Now we have run into a situation of oversupply and we find that the processors do not need as much timber as before. The people they go to buy timber from are those with whom they are under contract to buy timber from while those who refused to sign contracts now find themselves out in the cold. These are the people who have brought about the pressure which has induced the Minister to take the action he has. They constitute only a small percentage of the total industry. Yet what the hon. the Minister is doing is detrimental to the industry as a whole and that just because a limited number of small growers have to be kept happy.

The MINISTER OF FORESTRY:

A limited number?

Mr. R. J. LORIMER:

Can the hon. the Minister tell me how many there are?

The MINISTER OF FORESTRY:

About 2 000.

Mr. R. J. LORIMER:

Many of them are people who are not in the timber industry exclusively. They are farmers with plantations which might be cut once every five years or once every 10 years. In other words, they are not in the timber business as such.

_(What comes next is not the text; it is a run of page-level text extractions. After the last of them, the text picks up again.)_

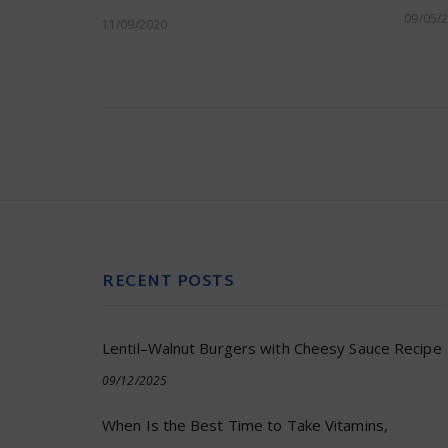
09/05/
11/09/2020
RECENT POSTS
Lentil–Walnut Burgers with Cheesy Sauce Recipe
09/12/2025
When Is the Best Time to Take Vitamins,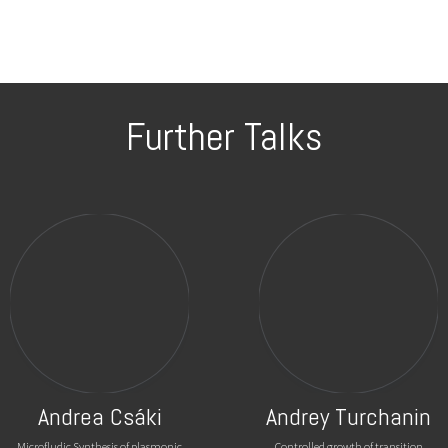
Further Talks
Andrea Csáki
Andrey Turchanin
Microfludic Synthesis of plasmonic
Controlled growth of transition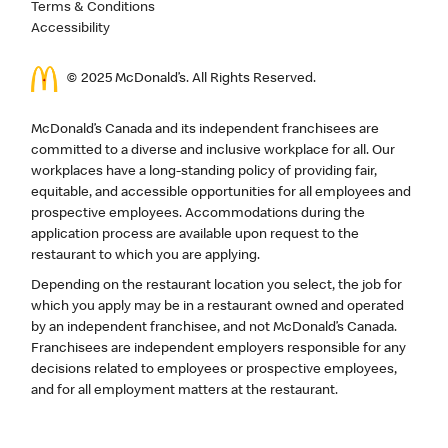
Terms & Conditions
Accessibility
© 2025 McDonald’s. All Rights Reserved.
McDonald’s Canada and its independent franchisees are
committed to a diverse and inclusive workplace for all. Our
workplaces have a long-standing policy of providing fair,
equitable, and accessible opportunities for all employees and
prospective employees. Accommodations during the
application process are available upon request to the
restaurant to which you are applying.
Depending on the restaurant location you select, the job for
which you apply may be in a restaurant owned and operated
by an independent franchisee, and not McDonald’s Canada.
Franchisees are independent employers responsible for any
decisions related to employees or prospective employees,
and for all employment matters at the restaurant.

Dr. H. M. J. VAN RENSBURG (Mossel Bay):

Many of them are …

Mr. R. J. LORIMER:

Yes, many of them are. But many of them are quite happy. Many of the smaller growers do not go along with Satga. The hon. member for Ermelo will go along with me on this. What is more, I do not believe that they actually speak for all the small growers. There is no doubt at all that in terms of the capital invested in the industry, the bulk of it… [Time expired.]

*The MINISTER OF FORESTRY:

Mr. Chairman, it is a great pity, after I tried to give a balanced view of the problems in the industry, that we had to listen here once again to the hon. member who has just resumed his seat. He picked up some story somewhere and now he is talking about a control board. But the idea of a control board is not at issue in the existing legislation nor in this Bill. As I have already said, we are trying to reach a compromise in the present situation where we have conflict of interests between a large group of small growers on the one hand and the large growers and processors on the other. I am convinced that the Select Committee did a very good job when it came up with this compromise. Therefore I can see no reason why we should cast more suspicion and speak almost with contempt about the interests of a large group of people. Although they are not timber growers exclusively, a good number of them are largely dependent on the timber industry for their income. I do not think we can simply brush them aside and look after the interests of the large growers and the processing industry only. Therefore I want to suggest that the hon. member for Orange Grove did not take a balanced look at this problem.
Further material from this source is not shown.